The person on behalf of hospital: Mr. R. Holden
Attorney General of Ontario: Counsel: Ms. E. McRae via Zoom
REASONS FOR DISPOSITION
(Dated September 15, 2025)
Introduction
On March 31st, 2025, Mr. Paul Leroux was found not criminally responsible by reason of mental disorder for the offence of second-degree murder and breaking and entering. The presiding judge did not create a disposition and deferred that to the Ontario Review Board.
The date of the offence was July 30, 2021, and Mr. Leroux had remained in custody in jail until his admission to the North Bay Regional Health Centre – North Bay Site (‘Hospital’) on April 11, 2025.
On September 4, 2025, Mr. Leroux appeared for his initial hearing before the Ontario Review Board.
Mr. P. Trenker attended as counsel for the Hospital. Mr. G. Iwasiw represented Mr. Leroux via video telecommunication from Kenora. Ms. E. McRae represented the Attorney General, also by video telecommunication from Kenora.
The evidence at the hearing was comprised of the following written exhibits:
Victim Impact Statement (VIS) of Sarah Gilbert.
Victim Impact Statement (VIS) of Eileen Carl.
Warrant of Committal.
Criminal Record.
Synopsis x2.
Indictment.
Transcript of Trial.
NCR Report.
Hospital Report 2025.
Addendum to Hospital Report.
Dr. Le provided expert testimony.
Index Offence
- Very briefly summarized, Mr. Leroux, on July 30, 2021, stabbed to death his 62-year-old mother. In doing so, her neck was cut across from one ear to the other. The details of the index offence are set out in the Synopsis, which captures the agreed-upon facts at Mr. Leroux’s trial:
“The accused, Paul LEROUX, is a 35-year-old male resident of Kenora. LEROUX is the son of the female victim, 62 year old Christine WRIGHT, who is also a resident of Kenora.
On July 29, 2021, at approximately 9:35 p.m. in the City of Kenora, police were dispatched to a report of a motor vehicle on fire on Jones Road. Police attended, and spoke with Paul LEROUX, who stated that he was driving his vehicle too fast, which resulted in his vehicle leaving the roadway. At that time, his vehicle was observed to be on fire. Police transported LEROUX from the scene of the collision and dropped him off at approximately 11:00 p.m. at his mother, Christine WRIGHT's residence, located at 13 Mikado Avenue.
On July 30, 2021, at approximately 10:03 a.m. a break and enter was reported to police at the residence of 2730 Highway 17, in the City of Kenora. Police attended the residence and observed Paul LEROUX inside without the homeowner's consent. Paul LEROUX was arrested for Break and Enter a Place - Commit Indictable Offence, contrary to Section 348(1)(b) of the Criminal Code. Paul LEROUX was transported to the Kenora OPP detachment, and later released on a Form 10 to answer to the charge. The vehicle of Christine WRIGHT was located in the driveway of 2730 Highway 17, and it is believed that Paul LEROUX had driven the vehicle there.

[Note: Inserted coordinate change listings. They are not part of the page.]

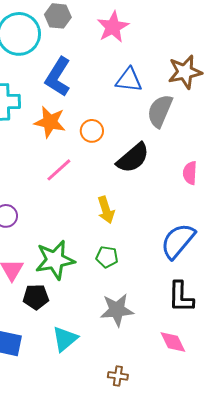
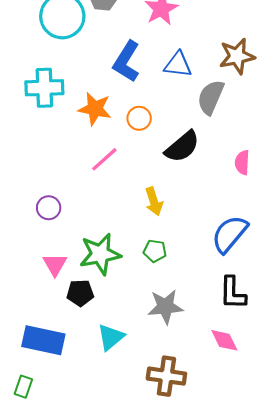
blue L-shape: (58, 77) -> (126, 61), moved
brown cross: (118, 376) -> (166, 376), size x1.8

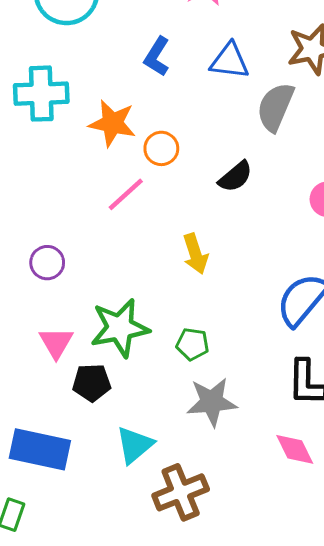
blue L-shape: (126, 61) -> (157, 57), size x0.7
orange circle: (139, 118) -> (161, 148), moved
black semicircle: (182, 147) -> (235, 177), size x0.7
green pentagon: (155, 251) -> (192, 344), moved
brown cross: (166, 376) -> (181, 492), moved, turned -30

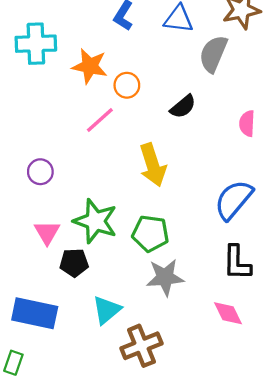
yellow arrow: (195, 254) -> (153, 165), size x1.4
green star: (120, 328) -> (95, 221), turned 30
green pentagon: (192, 344) -> (150, 233), size x1.5

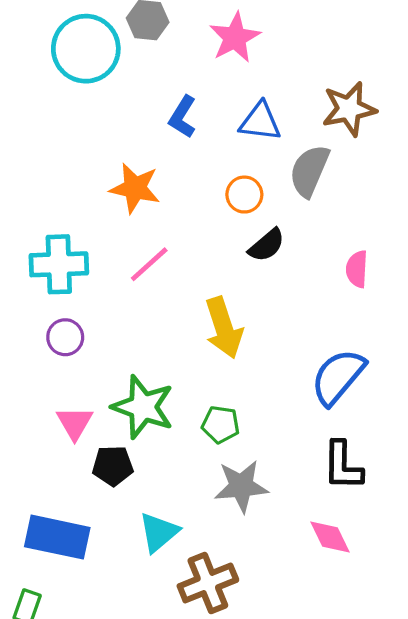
cyan cross: (36, 44) -> (59, 264), moved
orange circle: (127, 85) -> (244, 195), moved
green pentagon: (150, 233) -> (221, 424), size x0.7

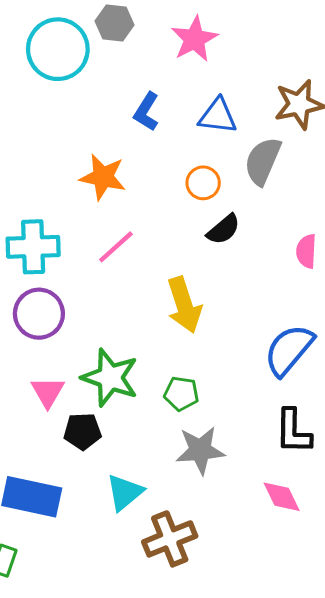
purple circle: (65, 337) -> (39, 314), size x1.5

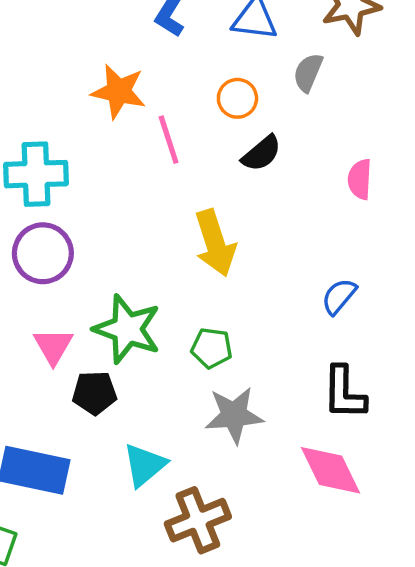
gray semicircle: (263, 161) -> (308, 72), size x0.7
pink line: (116, 247) -> (169, 140), moved, turned -66
blue semicircle: (289, 350) -> (339, 296), size x0.6
pink diamond: (282, 497) -> (330, 470), size x1.4

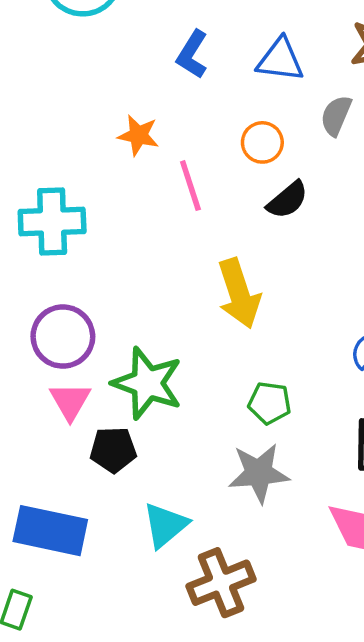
orange star: (119, 91) -> (138, 135), size x0.7
purple circle: (43, 253) -> (63, 337), moved
green pentagon: (212, 348) -> (270, 403), moved

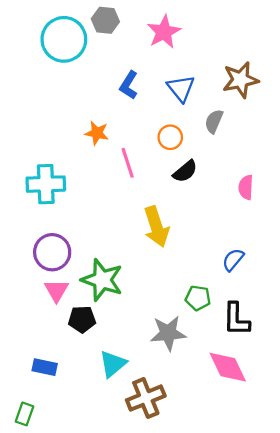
blue triangle: (280, 60) -> (181, 88), turned 44
green pentagon: (270, 403) -> (198, 298), moved
blue rectangle: (50, 531) -> (45, 367), size x0.6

On July 30, 2021, at approximately 2:59 p.m. police received a report of a death at 13 Mikado Avenue, in the City of Kenora. Police arrived at the residence, to find Christine WRIGHT, obviously deceased, with significant injuries to her upper body area. Christine WRIGHT was transported to the Ontario Forensic Pathology Service in Toronto, Ontario, for a Postmortem Examination that occurred on August 4, 2021. It was determined that Christine WRIGHT's cause of death was the result of stab wounds.
Police have investigated the circumstances surrounding Christine WRIGHT's death. It was determined Paul LEROUX purchased a knife on July 29, 2021, along with binoculars. Packaging for these items were found in the residence of Christine WRIGHT, as well as WRIGHT's vehicle. In addition, the knife was located in the residence of 2730 Highway 17. Contained on the knife is blood, which is the same blood located at Christine WRIGHT's residence, according to the Centre of Forensic Sciences.
Paul LEROUX was arrested by police on August 1, 2021, while being found not in compliance of the curfew condition of his Conditional Sentence Order. In addition, LEROUX has been served with an allegation of being not in compliance with the Keep the Peace and Be of Good Behaviour Condition of his Conditional Sentence Order on August 3, 2021. LEROUX is currently in the custody of the Kenora District Jail.”
Background Information
Mr. Leroux is presently 39 years of age, born July 19, 1986. He has a very long and serious criminal record, set out in the Hospital Report at pages 3 and 4, spanning 2013 – 2019 and including multiple offences of trafficking in narcotics, possession of stolen property, possession of a firearm and impaired driving.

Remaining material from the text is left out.